In February, the FDA ordered labels to be put on products with ephedra warning of the possibility of heart attacks, strokes or death. The move came two weeks after the sudden death of 23-year-old Baltimore Orioles pitcher Steve Bechler, who had been taking a dietary supplement containing ephedra.
The United States swept the 100 dashes for the first time since 1987, when Lauryn Williams won the women's event and then Grimes took his race. Grimes won a world championships gold medal as part of the 2001 U.S. 400-meter relay team.
Also losing gold from the relay are Hason Smoots, Kenny Brokenburr and Olan Coleman. Brazil gets the gold.
The 100-meter title now goes to Jamaica's Michael Frater.
Americans collected lots more gold Tuesday night in the swimming pool, going 5-for-5. In all, the United States has 79 golds, 56 silvers and 51 bronzes for 186 medals. Cuba is next at 117: 56-30-31.
Robert Margalis (St. Petersburg, Fla.) won the 400-meter individual medley ahead of teammate Eric Donnelly (Gainesville, Fla.). Then Ben Michaelson (Seymour, Conn.) took the 100-meter butterfly, setting a Pan Ams record of 53.04 seconds.
In the women's 200 freestyle, Dana Vollmer (Fort Worth, Texas) had a big margin over Colleen Lanne (Tucson, Ariz.). And in the 200 breaststroke, Alexandra Spann (Austin, Texas) beat two Canadians.
Spann cramped so badly after the race she could not except her silver medal, so teammate Courtney Shealy stood in.

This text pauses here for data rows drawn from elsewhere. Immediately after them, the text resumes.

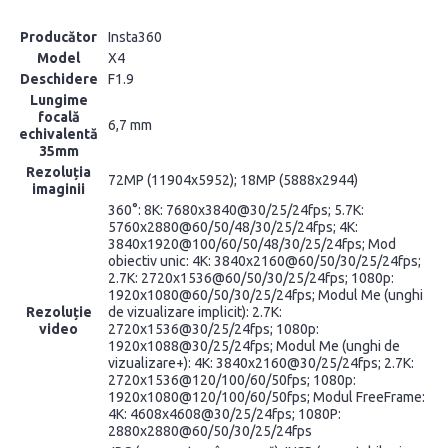
Producător
Insta360
Model
X4
Deschidere
F1.9
Lungime
focală
6,7 mm
echivalentă
35mm
Rezoluția
72MP (11904x5952); 18MP (5888x2944)
imaginii
360°: 8K: 7680x3840@30/25/24fps; 5.7K:
5760x2880@60/50/48/30/25/24fps; 4K:
3840x1920@100/60/50/48/30/25/24fps; Mod
obiectiv unic: 4K: 3840x2160@60/50/30/25/24fps;
2.7K: 2720x1536@60/50/30/25/24fps; 1080p:
1920x1080@60/50/30/25/24fps; Modul Me (unghi
Rezoluție
de vizualizare implicit): 2.7K:
video
2720x1536@30/25/24fps; 1080p:
1920x1088@30/25/24fps; Modul Me (unghi de
vizualizare+): 4K: 3840x2160@30/25/24fps; 2.7K:
2720x1536@120/100/60/50fps; 1080p:
1920x1080@120/100/60/50fps; Modul FreeFrame:
4K: 4608x4608@30/25/24fps; 1080P:
2880x2880@60/50/30/25/24fps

The United States capped the big night with a lopsided victory in the men's 800 freestyle relay, featuring Ryan Lochte (Daytona Beach, Fla.); Bryan Goldberg (Hollywood, Fla.); Jeff Lee (Muncie, Ind.) and Dan Ketchum (Cincinnati). They set a games record of 7:18.93.
''We're really pleased because that time would have been competitive at the last Olympics,'' said Ketchum, who won a silver medal in the 200 freestyle the previous night.
Ariel Pestano singled in the go-ahead run in the seventh inning, then homered in the ninth as Cuba continued its domination of baseball. Jered Weaver took his first loss of the summer and had his streak of scoreless innings end at 45 2-3.
The Cuban players stormed out of their dugout to mob their teammates after the final out, while the dejected Americans could do nothing but watch the celebrations.
''This is our gift to the Cuban people for all their support and inspiration they've given us since we've been here,'' Pestano said. ''Viva Cuba!''
The Cubans dedicated the win to Cuban president Fidel Castro as an early birthday present. He turns 77 on Wednesday.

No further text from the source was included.